Ali nous apprend encore qu’il « lisait avec le pouce » et il ajoute cependant que rien du contenu ne lui échappait. « Il le possédait si bien que, longtemps après, il pouvait en faire une analyse très détaillée et même citer, pour ainsi dire textuellement, les passages qui l’avaient le plus frappé. »

Quand arrivaient des envois de livres, on lui passait les volumes les uns après les autres. Il les feuilletait rapidement, mettait sur une table ceux qui lui paraissaient intéressants et laissait les autres, en tas, pour une lecture ultérieure. La sélection achevée, il faisait porter les heureux élus dans son cabinet, où ils étaient placés sur un guéridon. Alors que les ouvrages qu’il consultait en France étaient peu annotés, à Sainte-Hélène, il avait le temps de longuement les apostiller.

De même, dès l’arrivée des journaux, il lisait avidement tout ce qui pouvait l’intéresser. « Dans ces moments, ce n’était plus le même homme : son port, sa voix, son geste, tout annonçait que le feu circulait dans ses veines (...). Il semblait encore commander à l’Europe. »

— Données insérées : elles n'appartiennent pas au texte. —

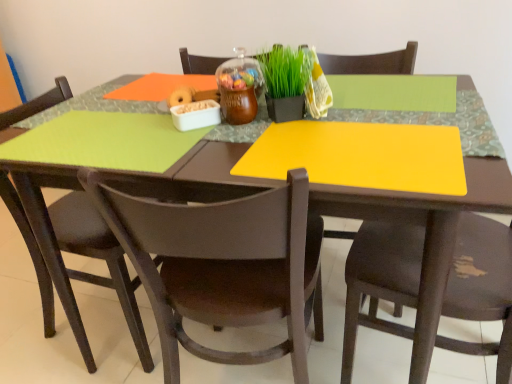 Question: Is brown plastic chair at center, the 2th chair viewed from the left, completely or partially outside of matte brown chair at lower right, placed as the 1th chair when sorted from right to left?

Choices:
 (A) no
 (B) yes

Answer: (B)

Question: Considering the relative positions of brown plastic chair at center, placed as the 2th chair when sorted from right to left, and matte brown chair at lower right, placed as the 1th chair when sorted from right to left, in the image provided, is brown plastic chair at center, placed as the 2th chair when sorted from right to left, to the left of matte brown chair at lower right, placed as the 1th chair when sorted from right to left, from the viewer's perspective?

Choices:
 (A) no
 (B) yes

Answer: (B)

Question: Does brown plastic chair at center, placed as the 2th chair when sorted from right to left, contain matte brown chair at lower right, placed as the 1th chair when sorted from right to left?

Choices:
 (A) no
 (B) yes

Answer: (A)

Question: Is brown plastic chair at center, the 2th chair viewed from the left, at the right side of matte brown chair at lower right, placed as the 1th chair when sorted from right to left?

Choices:
 (A) yes
 (B) no

Answer: (B)

Question: Is brown plastic chair at center, placed as the 2th chair when sorted from right to left, further to the viewer compared to matte brown chair at lower right, the 3th chair in the left-to-right sequence?

Choices:
 (A) no
 (B) yes

Answer: (B)

Question: From the image's perspective, is matte brown chair at lower right, the 3th chair in the left-to-right sequence, located above or below green matte plant at center?

Choices:
 (A) below
 (B) above

Answer: (A)

Question: Is matte brown chair at lower right, the 3th chair in the left-to-right sequence, in front of or behind green matte plant at center in the image?

Choices:
 (A) behind
 (B) front

Answer: (B)

Question: Looking at the image, does matte brown chair at lower right, placed as the 1th chair when sorted from right to left, seem bigger or smaller compared to green matte plant at center?

Choices:
 (A) big
 (B) small

Answer: (A)

Question: Considering the positions of matte brown chair at lower right, the 3th chair in the left-to-right sequence, and green matte plant at center in the image, is matte brown chair at lower right, the 3th chair in the left-to-right sequence, taller or shorter than green matte plant at center?

Choices:
 (A) tall
 (B) short

Answer: (A)

Question: Is brown plastic chair at center, placed as the 2th chair when sorted from right to left, inside or outside of matte brown chair at lower left, placed as the 1th chair when sorted from left to right?

Choices:
 (A) outside
 (B) inside

Answer: (A)

Question: Based on their sizes in the image, would you say brown plastic chair at center, placed as the 2th chair when sorted from right to left, is bigger or smaller than matte brown chair at lower left, which is the 3th chair from right to left?

Choices:
 (A) big
 (B) small

Answer: (A)

Question: Visually, is brown plastic chair at center, placed as the 2th chair when sorted from right to left, positioned to the left or to the right of matte brown chair at lower left, placed as the 1th chair when sorted from left to right?

Choices:
 (A) left
 (B) right

Answer: (B)

Question: Is point (265, 317) closer or farther from the camera than point (117, 286)?

Choices:
 (A) farther
 (B) closer

Answer: (B)

Question: Is brown plastic chair at center, the 2th chair viewed from the left, bigger or smaller than matte brown chair at lower right, the 3th chair in the left-to-right sequence?

Choices:
 (A) small
 (B) big

Answer: (A)

Question: Based on their positions, is brown plastic chair at center, placed as the 2th chair when sorted from right to left, located to the left or right of matte brown chair at lower right, placed as the 1th chair when sorted from right to left?

Choices:
 (A) left
 (B) right

Answer: (A) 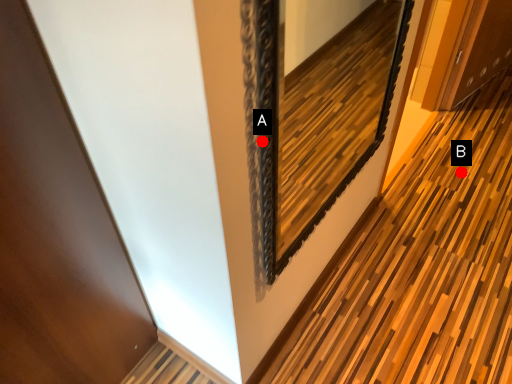 Question: Two points are circled on the image, labeled by A and B beside each circle. Which point is closer to the camera?

Choices:
 (A) A is closer
 (B) B is closer

Answer: (A) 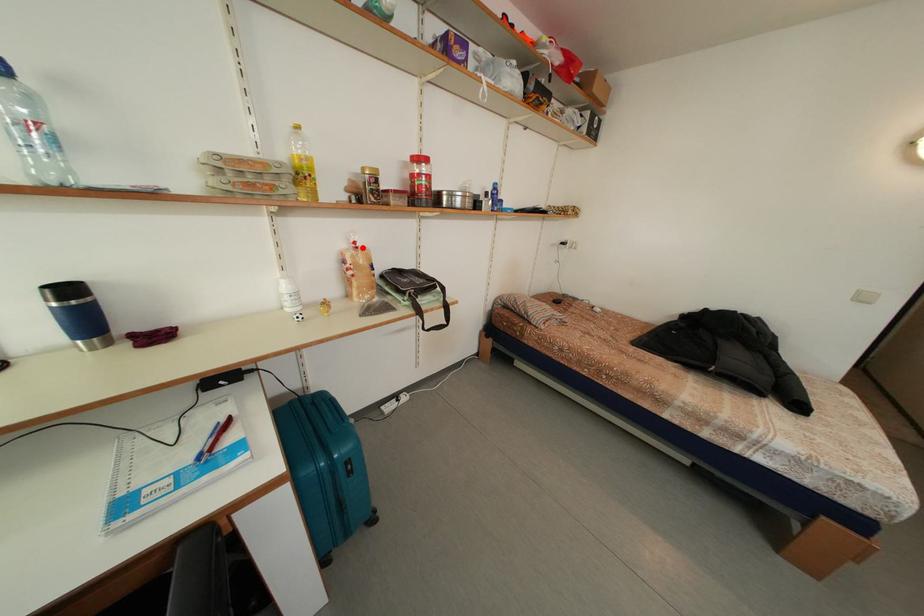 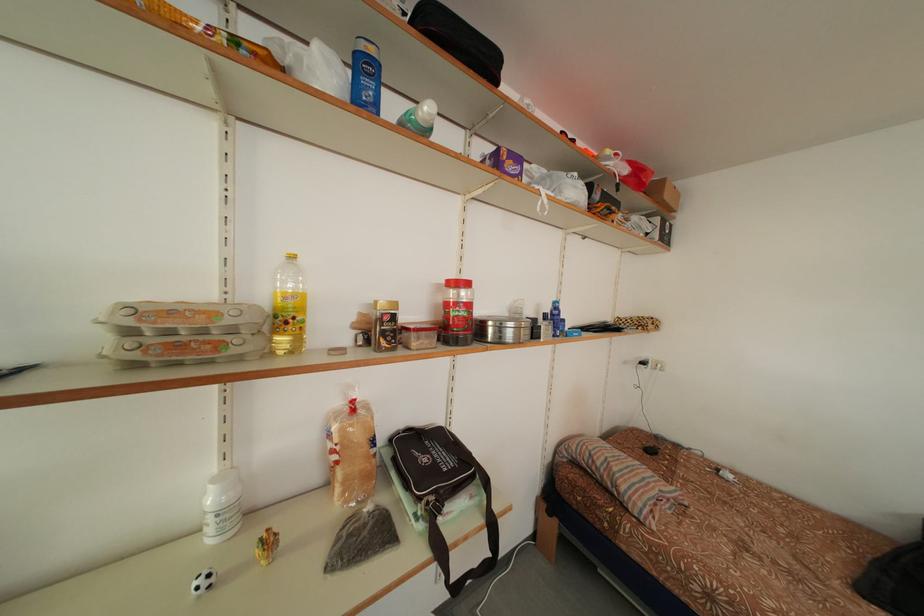 Locate, in the second image, the point that corresponds to the highlighted location in the first image.

(360, 407)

Napoléon Bonaparte lisant. Dessin d'Édouard Detaille publié dans l'édition 1902 de Napoléon intime par Arthur Lévy
Napoléon Bonaparte lisant. Dessin d’Édouard Detaille
publié dans l’édition 1902 de Napoléon intime par Arthur Lévy

Grand lecteur, Napoléon fut aussi un immense épistolier. Les 40 500 lettres qu’il signa entre 1784 et 1821 ont été éditées par la fondation Napoléon et publiées chez Fayard, en quinze volumes (Napoléon Bonaparte : correspondance générale). Le dernier tome est sorti en 2018, mais, depuis, on continue de découvrir en moyenne une lettre inédite par semaine, fait remarquer l’historien François Houdecek qui a coordonné la publication.

Bien évidemment, il a dicté la plupart d’entre elles, d’autant qu’à partir de 1793, pour une raison inconnue (le stress, peut-être) son écriture devient de moins en moins lisible. Dès 1794, il n’y a plus de lettres de service écrites de sa main ; les seules missives autographes sont destinées aux impératrices ou à son frère Joseph. Durant la période du Consulat où il délégua la signature des lettres de nomination, Napoléon signa toujours sa correspondance lui-même. Il lui arrivait de dicter jusqu’à sept lettres simultanément comme le raconte Christophe Beyeler, conservateur général du patrimoine et des collections au château de Fontainebleau (dans une scène d’Austerlitz, le film d’Abel Gance, on voit Pierre Mondy/Napoléon dans cet exercice).

Une grande partie de ces lettres concernait l’administration de l’État. Elles étaient directes et allaient à l’essentiel. Nul besoin de fioriture quand on donne ses ordres ! Au plus fort de son activité, en 1812, son cabinet comptait une cinquantaine de personnes.